In October 2018, the US administration adopted a series of legislative and law enforcement measures against Hezbollah and all those supporting it. These measures have met with broad bipartisan support in Congress and have been approved by President Trump. These measures provide law enforcement agencies with an improved “toolkit” in the struggle against Hezbollah and the international crime in which it is involved. At the political level, these measures reflect the Trump administration’s deep commitment to give high priority to the struggle against Hezbollah as part of the overall campaign against Iran.

  • Following is a short summary of the American steps:
    • Two law bills expanding the sanctions against Hezbollah (October 11, 2018): One expands the economic and financial sanctions imposed in previous legislation (2015) on Hezbollah and anyone who supports the organization and its criminal activity around the world (individuals, companies, and government entities). The second bill imposes sanctions on Hezbollah and Hamas which make use of civilians as human shields and on individuals, institutions and countries that help them do so.
    • The inclusion of Hezbollah in the list of the five leading transnational criminal groups and the establishment of a task force for the struggle against them (October 15, 2018): US Attorney General Jeff Sessions announced the inclusion of Hezbollah in the list of the five leading transnational criminal groups. Aside from Hezbollah, four other international drug and criminal cartels based in Latin America were included in the list. In order to manage the struggle against these leading groups, a special task force headed by the Deputy Attorney General was set up, with the participation of prosecutors and experts with experience in the war against drugs, terrorism, organized crime and money laundering.

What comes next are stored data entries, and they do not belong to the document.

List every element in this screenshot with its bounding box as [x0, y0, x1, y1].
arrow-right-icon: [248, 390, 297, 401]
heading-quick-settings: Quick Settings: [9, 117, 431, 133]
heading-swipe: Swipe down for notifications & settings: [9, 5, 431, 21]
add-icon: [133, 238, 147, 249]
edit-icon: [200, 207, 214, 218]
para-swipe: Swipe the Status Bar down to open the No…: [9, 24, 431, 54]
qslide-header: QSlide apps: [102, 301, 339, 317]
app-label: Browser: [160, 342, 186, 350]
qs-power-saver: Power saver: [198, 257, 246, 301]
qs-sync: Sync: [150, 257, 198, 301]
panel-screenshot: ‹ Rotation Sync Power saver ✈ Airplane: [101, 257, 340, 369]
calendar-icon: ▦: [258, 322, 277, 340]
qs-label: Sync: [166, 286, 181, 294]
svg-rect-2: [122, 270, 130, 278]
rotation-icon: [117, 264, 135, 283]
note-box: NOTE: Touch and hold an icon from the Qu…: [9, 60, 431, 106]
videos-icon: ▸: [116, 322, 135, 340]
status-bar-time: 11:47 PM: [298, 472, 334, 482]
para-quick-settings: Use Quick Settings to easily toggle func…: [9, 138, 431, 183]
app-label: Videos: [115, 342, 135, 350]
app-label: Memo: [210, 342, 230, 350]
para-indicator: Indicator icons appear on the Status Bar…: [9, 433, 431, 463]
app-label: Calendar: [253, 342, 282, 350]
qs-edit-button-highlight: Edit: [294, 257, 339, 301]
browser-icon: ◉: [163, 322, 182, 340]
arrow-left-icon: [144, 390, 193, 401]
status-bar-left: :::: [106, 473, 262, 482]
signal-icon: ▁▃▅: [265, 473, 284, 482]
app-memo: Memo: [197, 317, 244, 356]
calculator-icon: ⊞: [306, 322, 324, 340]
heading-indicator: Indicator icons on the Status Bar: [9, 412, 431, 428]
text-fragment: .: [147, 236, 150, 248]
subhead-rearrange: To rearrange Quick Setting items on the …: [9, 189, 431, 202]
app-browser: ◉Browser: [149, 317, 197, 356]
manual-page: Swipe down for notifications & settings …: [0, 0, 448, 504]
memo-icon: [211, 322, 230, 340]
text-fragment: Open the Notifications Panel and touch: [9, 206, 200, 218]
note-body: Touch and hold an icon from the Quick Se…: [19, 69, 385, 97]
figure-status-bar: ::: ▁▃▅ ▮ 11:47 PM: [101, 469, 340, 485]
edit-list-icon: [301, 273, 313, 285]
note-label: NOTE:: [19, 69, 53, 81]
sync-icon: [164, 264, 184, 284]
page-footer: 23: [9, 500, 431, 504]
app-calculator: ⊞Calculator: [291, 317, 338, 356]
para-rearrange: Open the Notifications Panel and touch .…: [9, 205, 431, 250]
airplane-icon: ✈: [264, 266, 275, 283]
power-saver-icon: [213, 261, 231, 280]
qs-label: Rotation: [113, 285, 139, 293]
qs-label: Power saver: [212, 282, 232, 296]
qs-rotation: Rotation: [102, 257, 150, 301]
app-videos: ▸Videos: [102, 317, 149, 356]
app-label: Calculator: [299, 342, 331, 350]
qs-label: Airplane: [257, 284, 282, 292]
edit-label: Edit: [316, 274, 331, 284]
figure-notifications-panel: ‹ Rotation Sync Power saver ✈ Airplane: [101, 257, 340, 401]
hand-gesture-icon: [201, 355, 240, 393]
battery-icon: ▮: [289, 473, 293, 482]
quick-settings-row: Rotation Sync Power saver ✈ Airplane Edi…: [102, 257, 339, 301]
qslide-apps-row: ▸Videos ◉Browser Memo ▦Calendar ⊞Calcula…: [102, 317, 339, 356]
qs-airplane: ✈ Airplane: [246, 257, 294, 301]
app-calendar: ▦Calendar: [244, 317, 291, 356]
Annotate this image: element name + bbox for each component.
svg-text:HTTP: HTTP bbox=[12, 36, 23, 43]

  • These measures were designed to streamline the US campaign against Hezbollah as part of the overall campaign against Iran and the terrorist organizations that it handles. The designation of Hezbollah as a leading transnational criminal group, together with four major cartels trafficking in drugs and engaged in other criminal activities, indicates that the US administration is determined to prioritize the struggle against Hezbollah. The new legislation and the task force that was established provide US law enforcement agencies with additional tools, taken from the world of crime, in order to address the extensive criminal and financial activity carried out by Hezbollah abroad, especially in Latin America and West Africa[1].